Jupyter Notebook works sequentially, so it is usually necessary to follow the order of the code in the notebook in order to complete tasts. That is, errors may occur if a library is not imported or a cell is skipped.

The libraries listed below are part of the core Anaconda package, so if running Jupyter Notebooks through Anaconda, all you need to do is run the code to import the libraries [pandas](https://pandas.pydata.org/), [matplotlib](https://matplotlib.org/3.1.1/index.html) and [seaborn](https://seaborn.pydata.org/index.html).

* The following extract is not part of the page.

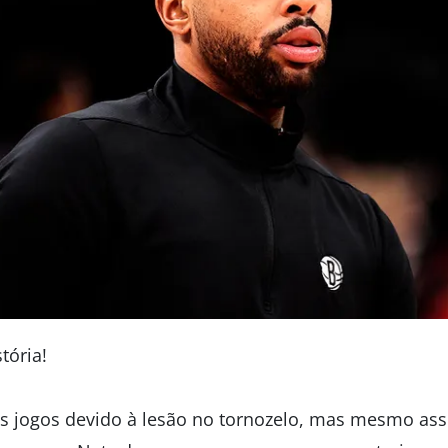
tória!
os jogos devido à lesão no tornozelo, mas mesmo as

[Return to table of contents](#toc)

In [None]:
# Import libraries

import pandas as pd
import matplotlib.pyplot as plt
import seaborn as sns

Run the next cell to load in the `tips` dataset and view the first five rows, which is referred to as the head of a dataset. The tips dataset is provided by the seaborn library to test visualizations. Later, we will load in data from other sources.

In the output, take note of the column names: total_bill, tip, sex, smoker, day, time, size. What type of data is in each column?

In [None]:
# Import data

# sns.load_dataset is used to load in the sample data available from Seaborn
tips = sns.load_dataset("tips")

#View the first 5 rows of the Tips dataset
print(tips.head())

<a id="relplot"></a>
## Introduction to relational plots
Relational plots show the relationship between 2 quantitative (numeric) variables. This session uses `sns.relplot()` to show how to create relational plots: scatter and line. In a relplot, the x and y axis data must be numeric values. [More on sns.relplot](https://seaborn.pydata.org/generated/seaborn.relplot.html)

It is possible to make scatter and line plots using sns.scatterplot() and sns.lineplot(), but sns.relplot() allows for subplotting.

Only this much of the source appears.